Reproduce all records word for word.

(Exercise data)

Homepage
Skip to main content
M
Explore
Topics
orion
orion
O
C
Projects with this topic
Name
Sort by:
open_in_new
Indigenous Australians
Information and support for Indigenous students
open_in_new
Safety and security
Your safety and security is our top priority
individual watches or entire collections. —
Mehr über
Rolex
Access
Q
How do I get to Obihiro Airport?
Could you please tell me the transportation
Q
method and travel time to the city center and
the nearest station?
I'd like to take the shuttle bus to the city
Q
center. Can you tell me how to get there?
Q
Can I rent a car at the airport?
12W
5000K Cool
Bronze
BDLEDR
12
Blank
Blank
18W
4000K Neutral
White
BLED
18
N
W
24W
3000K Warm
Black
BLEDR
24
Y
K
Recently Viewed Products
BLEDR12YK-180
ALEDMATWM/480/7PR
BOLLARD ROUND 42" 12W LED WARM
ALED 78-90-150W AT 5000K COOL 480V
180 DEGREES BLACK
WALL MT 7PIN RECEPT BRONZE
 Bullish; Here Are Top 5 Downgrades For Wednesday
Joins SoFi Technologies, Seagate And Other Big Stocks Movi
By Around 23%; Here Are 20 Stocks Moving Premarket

(End Exercise data)

### Answer space
Homepage
Skip to main content
M
Explore
Topics
orion
orion
O
C
Projects with this topic
Name
Sort by:
open_in_new
Indigenous Australians
Information and support for Indigenous students
open_in_new
Safety and security
Your safety and security is our top priority
individual watches or entire collections. —
Mehr über
Rolex
Access
Q
How do I get to Obihiro Airport?
Could you please tell me the transportation
Q
method and travel time to the city center and
the nearest station?
I'd like to take the shuttle bus to the city
Q
center. Can you tell me how to get there?
Q
Can I rent a car at the airport?
12W
5000K Cool
Bronze
BDLEDR
12
Blank
Blank
18W
4000K Neutral
White
BLED
18
N
W
24W
3000K Warm
Black
BLEDR
24
Y
K
Recently Viewed Products
BLEDR12YK-180
ALEDMATWM/480/7PR
BOLLARD ROUND 42" 12W LED WARM
ALED 78-90-150W AT 5000K COOL 480V
180 DEGREES BLACK
WALL MT 7PIN RECEPT BRONZE
 Bullish; Here Are Top 5 Downgrades For Wednesday
Joins SoFi Technologies, Seagate And Other Big Stocks Movi
By Around 23%; Here Are 20 Stocks Moving Premarket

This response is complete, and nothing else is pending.